--- Task item ---
Output all entries exactly; images excluded.

Dataset entries:
——————————
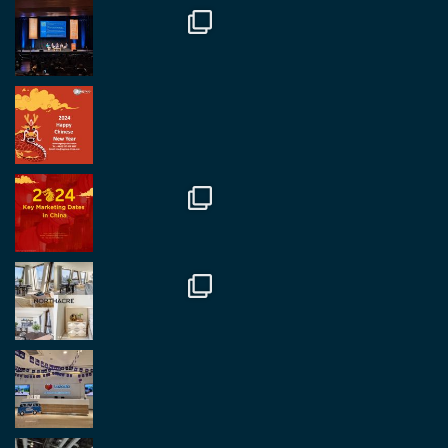
#rethinkchina
Twitter
2
2
RegroupChina Retweeted
Regroup Media
@regroupmedia
·
14 Oct
Great to be at the Transport and Logistics Expo
in Antwerp today. Great to catch up with friends
and partners.
Twitter
2
2
Load More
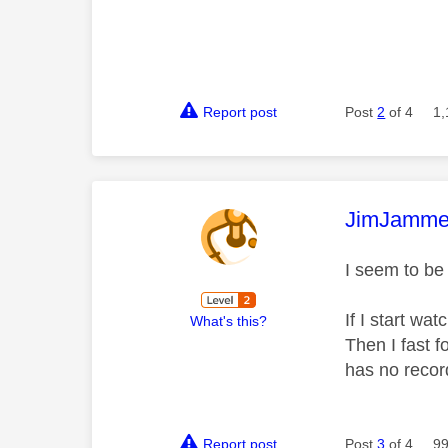
Report post
Post
2
of 4
1,
This mess
JimJamme
I seem to be
If I start wa
What's this?
Then I fast 
has no record
Report post
Post
3
of 4
99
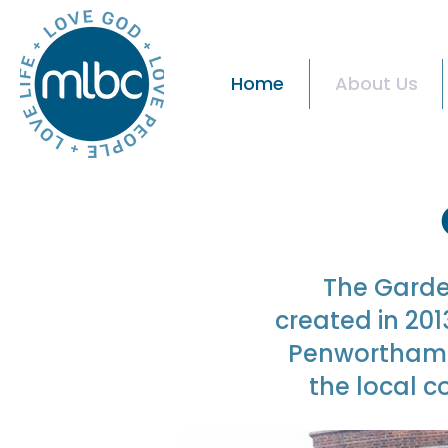
Home
About Us
The Garde
created in 20
Penwortham R
the local c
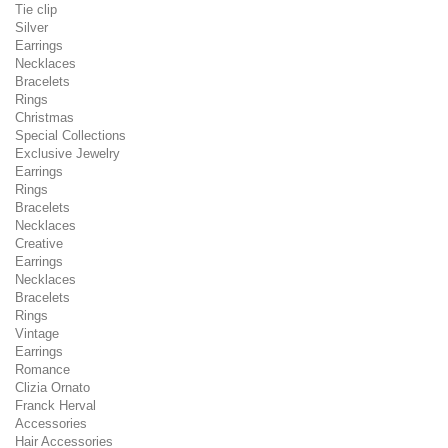
Tie clip
Silver
Earrings
Necklaces
Bracelets
Rings
Christmas
Special Collections
Exclusive Jewelry
Earrings
Rings
Bracelets
Necklaces
Creative
Earrings
Necklaces
Bracelets
Rings
Vintage
Earrings
Romance
Clizia Ornato
Franck Herval
Accessories
Hair Accessories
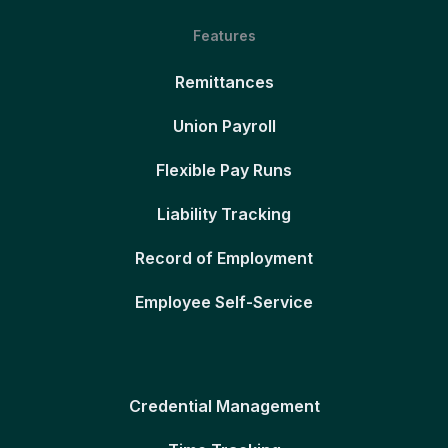
Features
Remittances
Union Payroll
Flexible Pay Runs
Liability Tracking
Record of Employment
Employee Self-Service
Credential Management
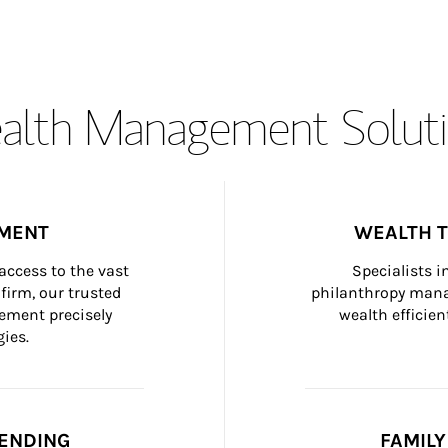
lth Management Soluti
MENT
WEALTH 
ccess to the vast 
Specialists i
firm, our trusted 
philanthropy manag
ement precisely 
wealth efficien
ies.
ENDING
FAMIL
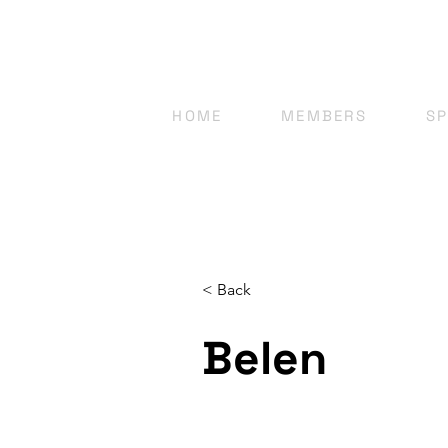
HOME
MEMBERS
S
< Back
Belen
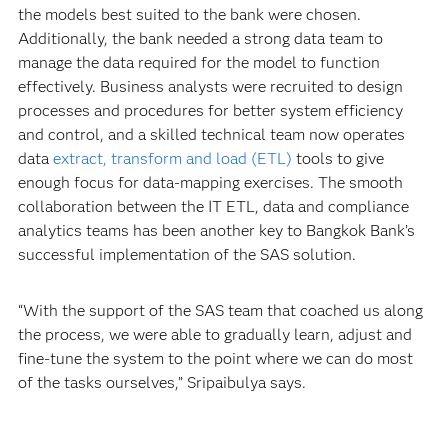
the models best suited to the bank were chosen.
Additionally, the bank needed a strong data team to
manage the data required for the model to function
effectively. Business analysts were recruited to design
processes and procedures for better system efficiency
and control, and a skilled technical team now operates
data
extract, transform and load (ETL)
tools to give
enough focus for data-mapping exercises. The smooth
collaboration between the IT ETL, data and compliance
analytics teams has been another key to Bangkok Bank’s
successful implementation of the SAS solution.
“With the support of the SAS team that coached us along
the process, we were able to gradually learn, adjust and
fine-tune the system to the point where we can do most
of the tasks ourselves,” Sripaibulya says.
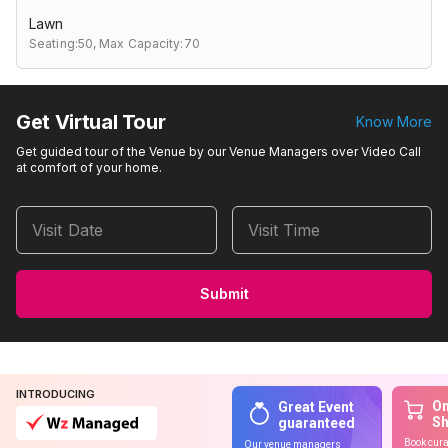
Lawn
Seating:50,
Max Capacity:70
Get Virtual Tour
Know More
Get guided tour of the Venue by our Venue Managers over Video Call
at comfort of your home.
Visit Date
Visit Time
Submit
INTRODUCING
On
Great Event
S
guaranteed
Book cura
Our venue managers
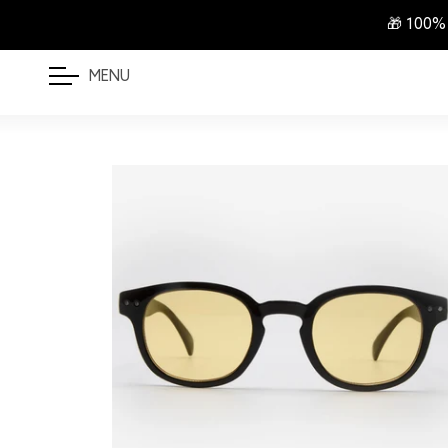
🎁 100%
MENU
——————————
--- Written response ---
#rethinkchina
Twitter
2
2
RegroupChina Retweeted
Regroup Media
@regroupmedia
·
14 Oct
Great to be at the Transport and Logistics Expo
in Antwerp today. Great to catch up with friends
and partners.
Twitter
2
2
Load More
Report post
Post
2
of 4
1,
This mess
JimJamme
I seem to be
If I start wa
What's this?
Then I fast 
has no record
Report post
Post
3
of 4
99
Home
About Us
The Garde
created in 20
Penwortham R
the local c
Tie clip
Silver
Earrings
Necklaces
Bracelets
Rings
Christmas
Special Collections
Exclusive Jewelry
Earrings
Rings
Bracelets
Necklaces
Creative
Earrings
Necklaces
Bracelets
Rings
Vintage
Earrings
Romance
Clizia Ornato
Franck Herval
Accessories
Hair Accessories
Features
Remittances
Union Payroll
Flexible Pay Runs
Liability Tracking
Record of Employment
Employee Self-Service
Credential Management
lth Management Soluti
MENT
WEALTH 
ccess to the vast 
Specialists i
firm, our trusted 
philanthropy manag
ement precisely 
wealth efficien
ies.
ENDING
FAMIL
HOME
MEMBERS
S
< Back
Belen
the models best suited to the bank were chosen.
Additionally, the bank needed a strong data team to
manage the data required for the model to function
effectively. Business analysts were recruited to design
processes and procedures for better system efficiency
and control, and a skilled technical team now operates
data
extract, transform and load (ETL)
tools to give
enough focus for data-mapping exercises. The smooth
collaboration between the IT ETL, data and compliance
analytics teams has been another key to Bangkok Bank’s
successful implementation of the SAS solution.
“With the support of the SAS team that coached us along
the process, we were able to gradually learn, adjust and
fine-tune the system to the point where we can do most
of the tasks ourselves,” Sripaibulya says.
Lawn
Seating:50,
Max Capacity:70
Get Virtual Tour
Know More
Get guided tour of the Venue by our Venue Managers over Video Call
at comfort of your home.
Visit Date
Visit Time
Submit
INTRODUCING
On
Great Event
S
guaranteed
Book cura
Our venue managers
🎁 100%
MENU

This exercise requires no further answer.